Betterment / delayed

a multi-threaded, SQL-driven ActiveJob backend used at Betterment to process millions of background jobs per day
MIT License
156 stars 9 forks source link

how to monitor worker processes #21

Closed daichi5 closed 1 year ago

daichi5 commented 1 year ago

We plan to use 'delayed' as an asynchronous processing worker on Kubernetes pods. So we need a way to do healthcheck of the worker process and we have the following method to do the healthcheck now.

livenessProbe:
    exec:
      command:
        - bash
        - -lc
        - '[[ $(ps aux | grep delayed | grep -v grep | wc -l) > 0 ]]'

However, if there is a better method, we would like to adopt it. So, do you have any other methods? I'd like to know it for reference because I saw that you use kubertenes in other issues.

smudge commented 1 year ago

Hi @daichi5! We currently don't run our worker pods with a readinessProbe or livenessProbe config, largely because the processes don't accept any outside HTTP traffic, so we don't need the health checks for load balancing purposes. Instead we rely on the default behavior, which is that if the main process (at PID 1) exits, the container restarts.

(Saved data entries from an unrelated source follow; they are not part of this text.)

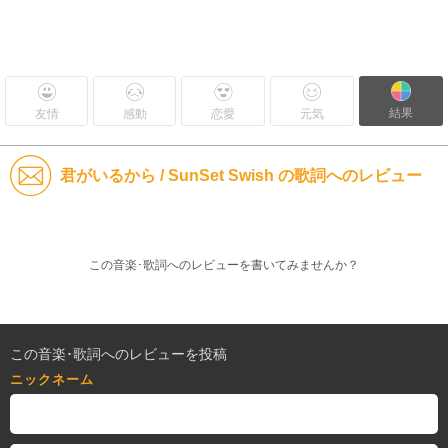
結果
友情
感動
恋愛
元気
君がいるから / SunSet Swish の歌詞へのレビュー
この音楽･歌詞へのレビューを書いてみませんか？
この音楽･歌詞へのレビューを投稿
ニックネーム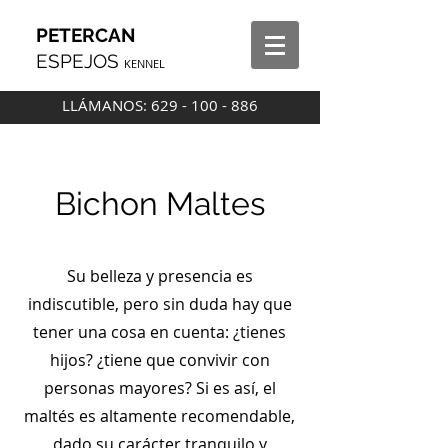
PETERCAN
ESPEJOS
KENNEL
LLÁMANOS:
629 - 100 - 886
Bichon Maltes
Su belleza y presencia es
indiscutible, pero sin duda hay que
tener una cosa en cuenta: ¿tienes
hijos? ¿tiene que convivir con
personas mayores? Si es así, el
maltés es altamente recomendable,
dado su carácter tranquilo y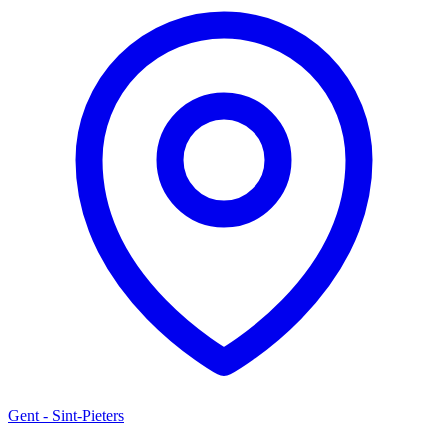
Gent - Sint-Pieters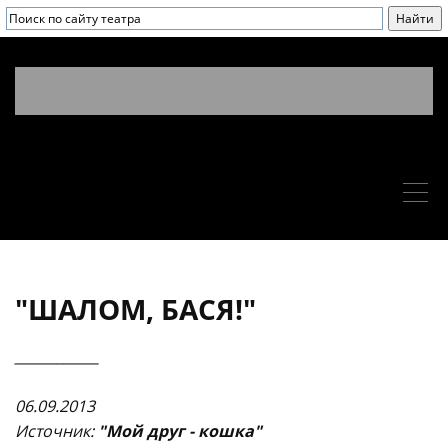
"ШАЛОМ, БАСЯ!"
____________
06.09.2013
Источни
к:
"Мой друг - кошка"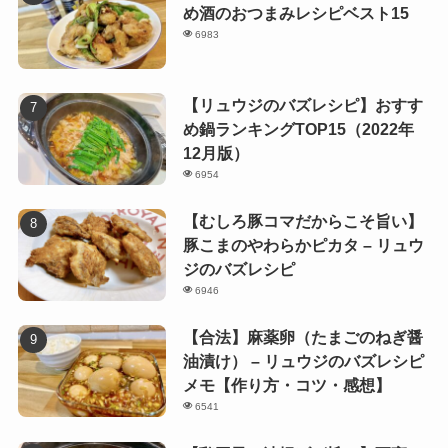
め酒のおつまみレシピベスト15
6983
【リュウジのバズレシピ】おすす
め鍋ランキングTOP15（2022年
12月版）
6954
【むしろ豚コマだからこそ旨い】
豚こまのやわらかピカタ – リュウ
ジのバズレシピ
6946
【合法】麻薬卵（たまごのねぎ醤
油漬け） – リュウジのバズレシピ
メモ【作り方・コツ・感想】
6541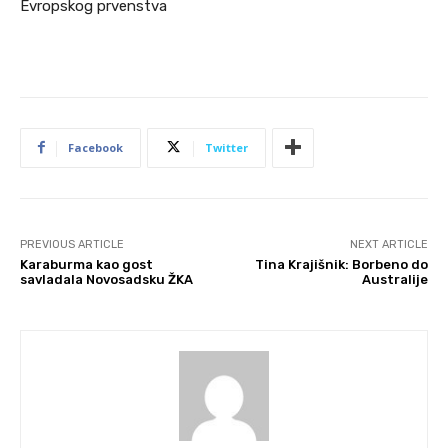
Evropskog prvenstva
Facebook
Twitter
PREVIOUS ARTICLE
NEXT ARTICLE
Karaburma kao gost
Tina Krajišnik: Borbeno do
savladala Novosadsku ŽKA
Australije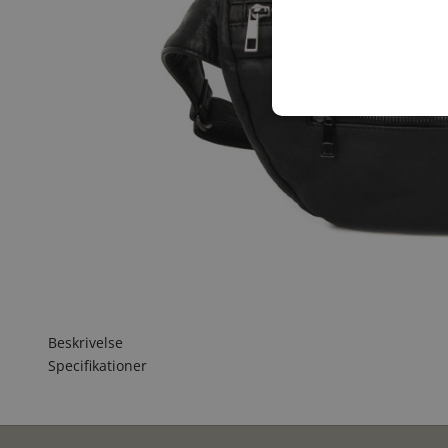
Beskrivelse
Specifikationer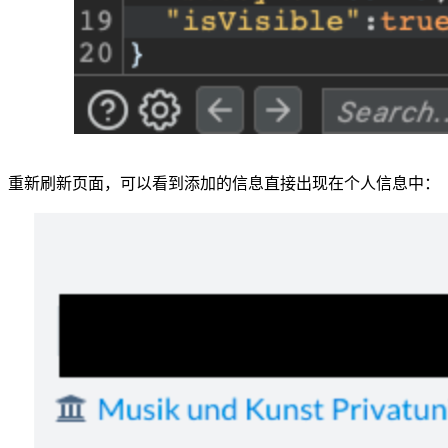
重新刷新页面，可以看到添加的信息直接出现在个人信息中：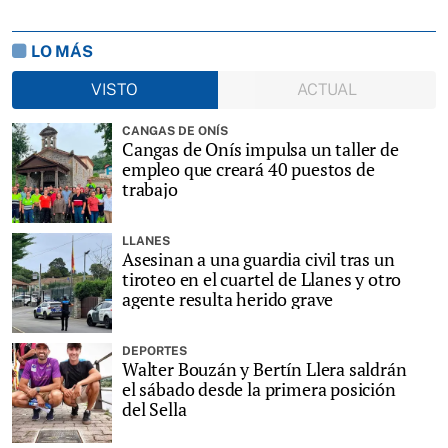
LO MÁS
VISTO
ACTUAL
CANGAS DE ONÍS
Cangas de Onís impulsa un taller de
empleo que creará 40 puestos de
trabajo
LLANES
Asesinan a una guardia civil tras un
tiroteo en el cuartel de Llanes y otro
agente resulta herido grave
DEPORTES
Walter Bouzán y Bertín Llera saldrán
el sábado desde la primera posición
del Sella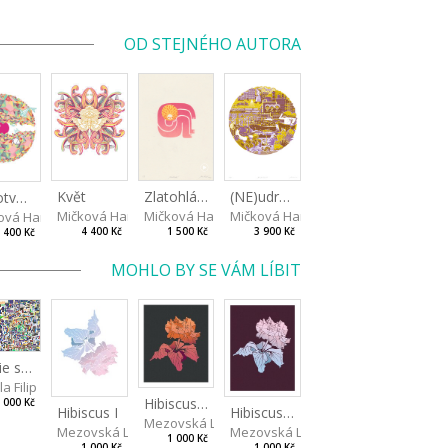
OD STEJNÉHO AUTORA
Květ
(NE)udržitelný svět
Zlatohlávek
Perlotvorka
Mičková Hana
Mičková Hana
Mičková Hana
ová Hana
4 400 Kč
3 900 Kč
1 500 Kč
 400 Kč
MOHLO BY SE VÁM LÍBIT
Studie světla III
a Filip
Hibiscus III
 000 Kč
Hibiscus I
Hibiscus II
Mezovská Livia
Mezovská Livia
Mezovská Livia
1 000 Kč
1 000 Kč
1 000 Kč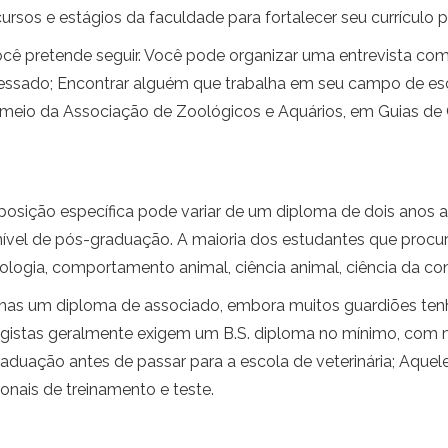
ursos e estágios da faculdade para fortalecer seu currículo pa
você pretende seguir. Você pode organizar uma entrevista 
ressado; Encontrar alguém que trabalha em seu campo de es
 meio da Associação de Zoológicos e Aquários, em Guias de C
posição específica pode variar de um diploma de dois anos
ível de pós-graduação. A maioria dos estudantes que procur
ologia, comportamento animal, ciência animal, ciência da co
enas um diploma de associado, embora muitos guardiões te
gistas geralmente exigem um B.S. diploma no mínimo, com m.S
graduação antes de passar para a escola de veterinária; Aque
onais de treinamento e teste.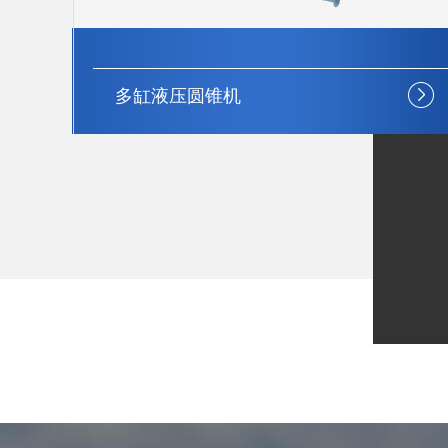
多缸液压圆锥机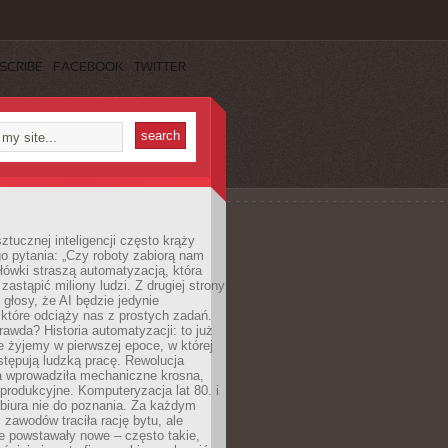
SCRIBE
FACEBOOK
TWITTER
ztucznej inteligencji często krąży
o pytania: „Czy roboty zabiorą nam
łówki straszą automatyzacją, która
astąpić miliony ludzi. Z drugiej strony
 głosy, że AI będzie jedynie
które odciąży nas z prostych zadań.
rawda? Historia automatyzacji: to już
ie żyjemy w pierwszej epoce, w której
tępują ludzką pracę. Rewolucja
 wprowadziła mechaniczne krosna,
e produkcyjne. Komputeryzacja lat 80. i
 biura nie do poznania. Za każdym
zawodów traciła rację bytu, ale
e powstawały nowe – często takie,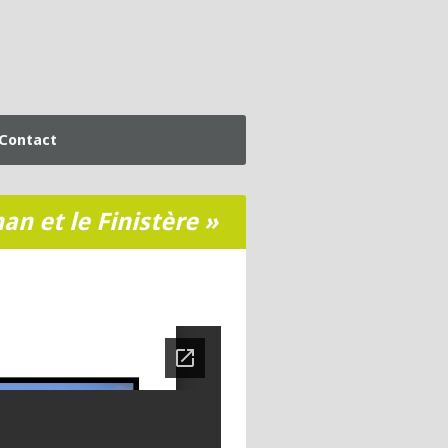
Contact
n et le Finistère »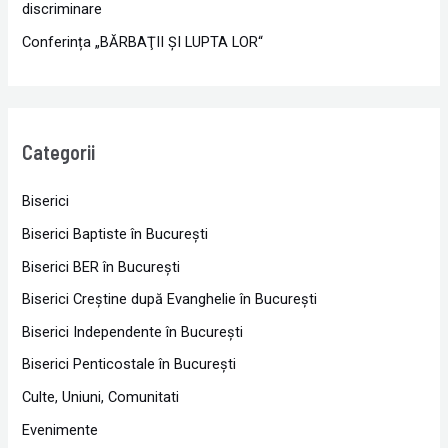
discriminare
Conferința „BĂRBAŢII ŞI LUPTA LOR“
Categorii
Biserici
Biserici Baptiste în Bucureşti
Biserici BER în Bucureşti
Biserici Creştine după Evanghelie în Bucureşti
Biserici Independente în Bucureşti
Biserici Penticostale în Bucureşti
Culte, Uniuni, Comunitati
Evenimente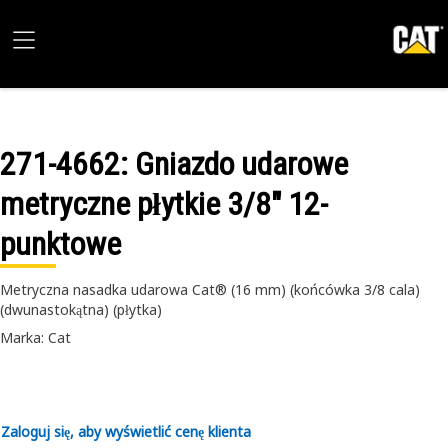
271-4662
: Gniazdo udarowe
metryczne płytkie 3/8" 12-
punktowe
Metryczna nasadka udarowa Cat® (16 mm) (końcówka 3/8 cala)
(dwunastokątna) (płytka)
Marka: Cat
Zaloguj się, aby wyświetlić cenę klienta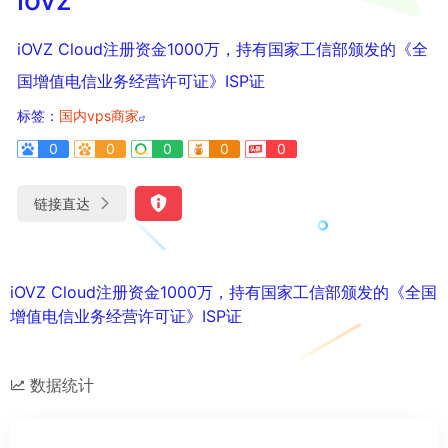
iOVZ Cloud注册资金1000万，持有国家工信部颁发的《全
国增值电信业务经营许可证》ISP证
标签：
国内vps商家
0
0
0
0
0
链接直达
iOVZ Cloud注册资金1000万，持有国家工信部颁发的《全国
增值电信业务经营许可证》ISP证
数据统计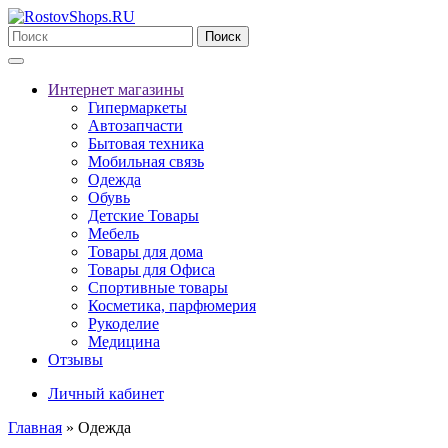
Поиск
Интернет магазины
Гипермаркеты
Автозапчасти
Бытовая техника
Мобильная связь
Одежда
Обувь
Детские Товары
Мебель
Товары для дома
Товары для Офиса
Спортивные товары
Косметика, парфюмерия
Рукоделие
Медицина
Отзывы
Личный кабинет
Главная
» Одежда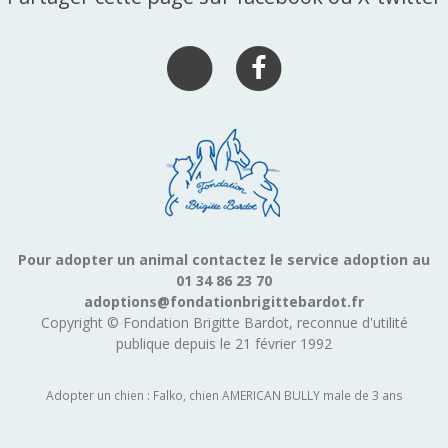
Pour adopter un animal contactez le service adoption au
01 34 86 23 70
adoptions@fondationbrigittebardot.fr
Copyright © Fondation Brigitte Bardot, reconnue d'utilité
publique depuis le 21 février 1992
Adopter un chien : Falko, chien AMERICAN BULLY male de 3 ans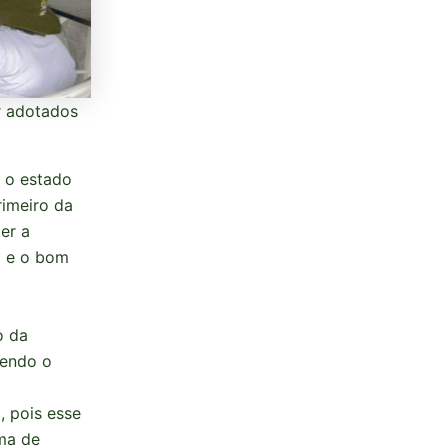
r adotados
a o estado
rimeiro da
er a
o e o bom
o da
sendo o
, pois esse
ma de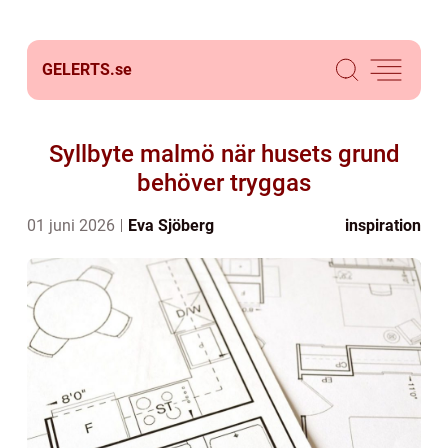
GELERTS.
se
Syllbyte malmö när husets grund
behöver tryggas
01 juni 2026
Eva Sjöberg
inspiration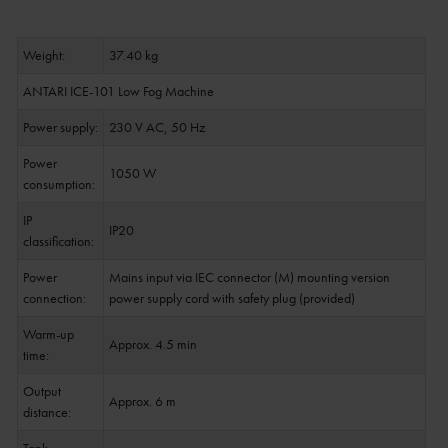
Weight:
37.40 kg
ANTARI ICE-101 Low Fog Machine
Power supply:
230 V AC, 50 Hz
Power
1050 W
consumption:
IP
IP20
classification:
Power
Mains input via IEC connector (M) mounting version
connection:
power supply cord with safety plug (provided)
Warm-up
Approx. 4.5 min
time:
Output
Approx. 6 m
distance:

We also use our cron/scheduler process to enqueue a background job once per minute, and that job emits a metric that we can monitor to alert ourselves if there are no workers running. But this exists outside of our k8s infrastructure, and we haven't shipped a generic version of this behavior, since it depends on the specifics of our internal monitoring/alerting infrastructure.

daichi5 commented 1 year ago

Hi @smudge! Thanks for the response. I understand how you operate worker pods.

Instead we rely on the default behavior, which is that if the main process (at PID 1) exits, the container restarts.

As you said, health check may not be necessary because the container will be restarted if the main process exits. However, we have enabled shareProcessNamespace, so our situation may be a little different.

We also use our cron/scheduler process to enqueue a background job once per minute, and that job emits a metric that we can monitor to alert ourselves if there are no workers running

The idea of this monitoring jobs is very helpful. I think we'll try to use a similar approach to this one to manage worker processes. Thank you!